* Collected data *
****************************************

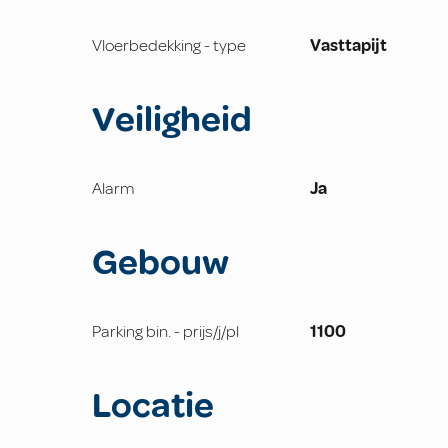
Vloerbedekking - type
Vasttapijt
Veiligheid
Alarm
Ja
Gebouw
Parking bin. - prijs/j/pl
1100
Locatie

****************************************

What is needed is an exact reproduction of the data, pictures excluded.

Vloerbedekking - type
Vasttapijt
Veiligheid
Alarm
Ja
Gebouw
Parking bin. - prijs/j/pl
1100
Locatie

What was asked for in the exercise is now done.